-------- PROVIDED RECORDS
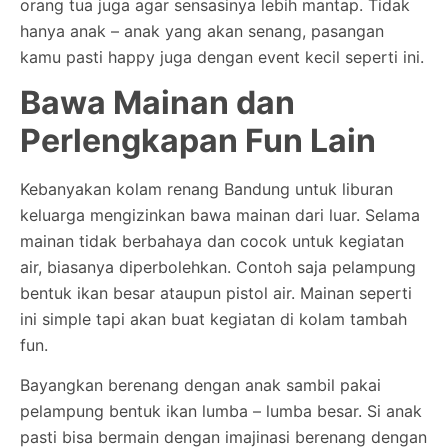
orang tua juga agar sensasinya lebih mantap. Tidak
hanya anak – anak yang akan senang, pasangan
kamu pasti happy juga dengan event kecil seperti ini.
Bawa Mainan dan
Perlengkapan Fun Lain
Kebanyakan kolam renang Bandung untuk liburan
keluarga mengizinkan bawa mainan dari luar. Selama
mainan tidak berbahaya dan cocok untuk kegiatan
air, biasanya diperbolehkan. Contoh saja pelampung
bentuk ikan besar ataupun pistol air. Mainan seperti
ini simple tapi akan buat kegiatan di kolam tambah
fun.
Bayangkan berenang dengan anak sambil pakai
pelampung bentuk ikan lumba – lumba besar. Si anak
pasti bisa bermain dengan imajinasi berenang dengan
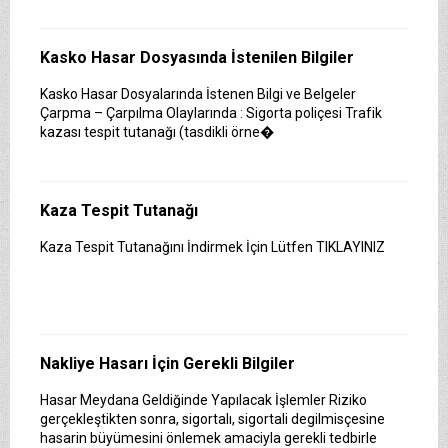
Kasko Hasar Dosyasında İstenilen Bilgiler
Kasko Hasar Dosyalarında İstenen Bilgi ve Belgeler
Çarpma – Çarpılma Olaylarında : Sigorta poliçesi Trafik
kazası tespit tutanağı (tasdikli örne�
Kaza Tespit Tutanağı
Kaza Tespit Tutanağını İndirmek İçin Lütfen TIKLAYINIZ
Nakliye Hasarı İçin Gerekli Bilgiler
Hasar Meydana Geldiğinde Yapılacak İşlemler Riziko
gerçekleştikten sonra, sigortalı, sigortali degilmisçesine
hasarin büyümesini önlemek amaciyla gerekli tedbirle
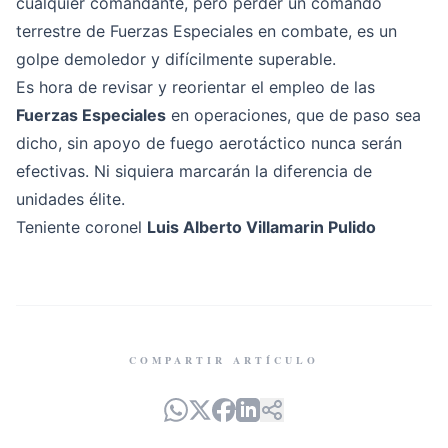
cualquier comandante, pero perder un comando
terrestre de Fuerzas Especiales en combate, es un
golpe demoledor y difícilmente superable.
Es hora de revisar y reorientar el empleo de las
Fuerzas Especiales
en operaciones, que de paso sea
dicho, sin apoyo de fuego aerotáctico nunca serán
efectivas. Ni siquiera marcarán la diferencia de
unidades élite.
Teniente coronel
Luis Alberto Villamarin Pulido
COMPARTIR ARTÍCULO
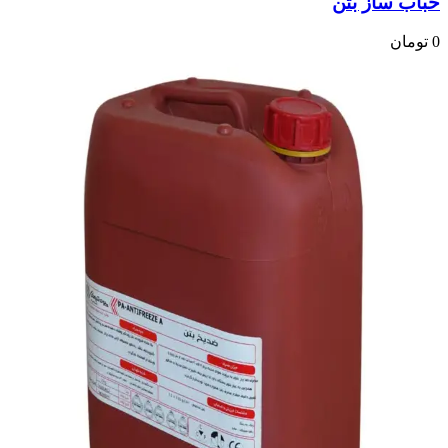
حباب ساز بتن
0
تومان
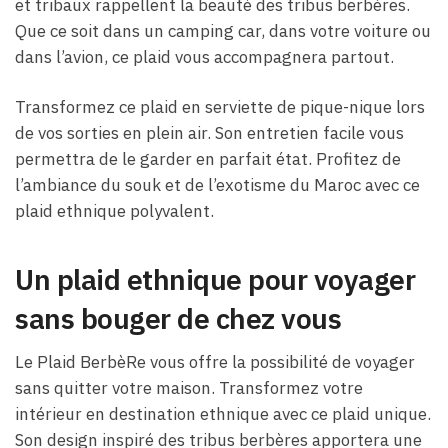
et tribaux rappellent la beauté des tribus berbères.
Que ce soit dans un camping car, dans votre voiture ou
dans l’avion, ce plaid vous accompagnera partout.
Transformez ce plaid en serviette de pique-nique lors
de vos sorties en plein air. Son entretien facile vous
permettra de le garder en parfait état. Profitez de
l’ambiance du souk et de l’exotisme du Maroc avec ce
plaid ethnique polyvalent.
Un plaid ethnique pour voyager
sans bouger de chez vous
Le Plaid BerbèRe vous offre la possibilité de voyager
sans quitter votre maison. Transformez votre
intérieur en destination ethnique avec ce plaid unique.
Son design inspiré des tribus berbères apportera une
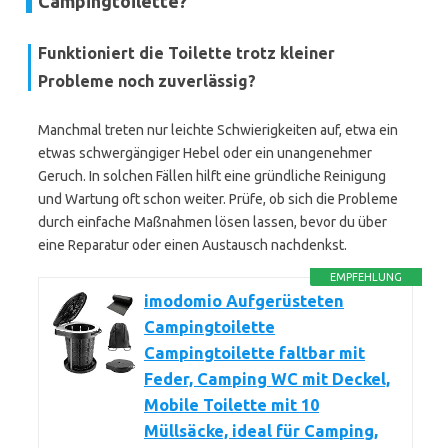
Campingtoilette?
Funktioniert die Toilette trotz kleiner
Probleme noch zuverlässig?
Manchmal treten nur leichte Schwierigkeiten auf, etwa ein
etwas schwergängiger Hebel oder ein unangenehmer
Geruch. In solchen Fällen hilft eine gründliche Reinigung
und Wartung oft schon weiter. Prüfe, ob sich die Probleme
durch einfache Maßnahmen lösen lassen, bevor du über
eine Reparatur oder einen Austausch nachdenkst.
EMPFEHLUNG
imodomio Aufgerüsteten
Campingtoilette
Campingtoilette faltbar mit
Feder, Camping WC mit Deckel,
Mobile Toilette mit 10
Müllsäcke, ideal für Camping,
----------------
_AIM OF THE EXERCISE_
Transcribe each record exactly as it appears, but omit every picture.

_RESPONSE TO THE TASK_
orang tua juga agar sensasinya lebih mantap. Tidak
hanya anak – anak yang akan senang, pasangan
kamu pasti happy juga dengan event kecil seperti ini.
Bawa Mainan dan
Perlengkapan Fun Lain
Kebanyakan kolam renang Bandung untuk liburan
keluarga mengizinkan bawa mainan dari luar. Selama
mainan tidak berbahaya dan cocok untuk kegiatan
air, biasanya diperbolehkan. Contoh saja pelampung
bentuk ikan besar ataupun pistol air. Mainan seperti
ini simple tapi akan buat kegiatan di kolam tambah
fun.
Bayangkan berenang dengan anak sambil pakai
pelampung bentuk ikan lumba – lumba besar. Si anak
pasti bisa bermain dengan imajinasi berenang dengan
Kasko Hasar Dosyasında İstenilen Bilgiler
Kasko Hasar Dosyalarında İstenen Bilgi ve Belgeler
Çarpma – Çarpılma Olaylarında : Sigorta poliçesi Trafik
kazası tespit tutanağı (tasdikli örne�
Kaza Tespit Tutanağı
Kaza Tespit Tutanağını İndirmek İçin Lütfen TIKLAYINIZ
Nakliye Hasarı İçin Gerekli Bilgiler
Hasar Meydana Geldiğinde Yapılacak İşlemler Riziko
gerçekleştikten sonra, sigortalı, sigortali degilmisçesine
hasarin büyümesini önlemek amaciyla gerekli tedbirle
cualquier comandante, pero perder un comando
terrestre de Fuerzas Especiales en combate, es un
golpe demoledor y difícilmente superable.
Es hora de revisar y reorientar el empleo de las
Fuerzas Especiales
en operaciones, que de paso sea
dicho, sin apoyo de fuego aerotáctico nunca serán
efectivas. Ni siquiera marcarán la diferencia de
unidades élite.
Teniente coronel
Luis Alberto Villamarin Pulido
COMPARTIR ARTÍCULO
حباب ساز بتن
0
تومان
et tribaux rappellent la beauté des tribus berbères.
Que ce soit dans un camping car, dans votre voiture ou
dans l’avion, ce plaid vous accompagnera partout.
Transformez ce plaid en serviette de pique-nique lors
de vos sorties en plein air. Son entretien facile vous
permettra de le garder en parfait état. Profitez de
l’ambiance du souk et de l’exotisme du Maroc avec ce
plaid ethnique polyvalent.
Un plaid ethnique pour voyager
sans bouger de chez vous
Le Plaid BerbèRe vous offre la possibilité de voyager
sans quitter votre maison. Transformez votre
intérieur en destination ethnique avec ce plaid unique.
Son design inspiré des tribus berbères apportera une
Campingtoilette?
Funktioniert die Toilette trotz kleiner
Probleme noch zuverlässig?
Manchmal treten nur leichte Schwierigkeiten auf, etwa ein
etwas schwergängiger Hebel oder ein unangenehmer
Geruch. In solchen Fällen hilft eine gründliche Reinigung
und Wartung oft schon weiter. Prüfe, ob sich die Probleme
durch einfache Maßnahmen lösen lassen, bevor du über
eine Reparatur oder einen Austausch nachdenkst.
EMPFEHLUNG
imodomio Aufgerüsteten
Campingtoilette
Campingtoilette faltbar mit
Feder, Camping WC mit Deckel,
Mobile Toilette mit 10
Müllsäcke, ideal für Camping,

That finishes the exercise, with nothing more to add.